§ **Supplied data**:

* * * * * * * * *

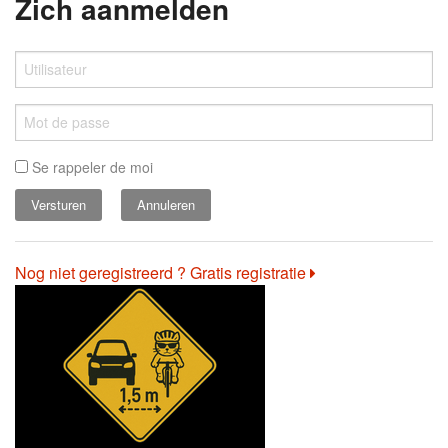
Zich aanmelden
Se rappeler de moi
Annuleren
Nog niet geregistreerd ? Gratis registratie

* * * * * * * * *

§ **Your task**:
Everything in the listing must be copied exactly except the pictures.

§ **Output for this exercise**:
Zich aanmelden
Se rappeler de moi
Annuleren
Nog niet geregistreerd ? Gratis registratie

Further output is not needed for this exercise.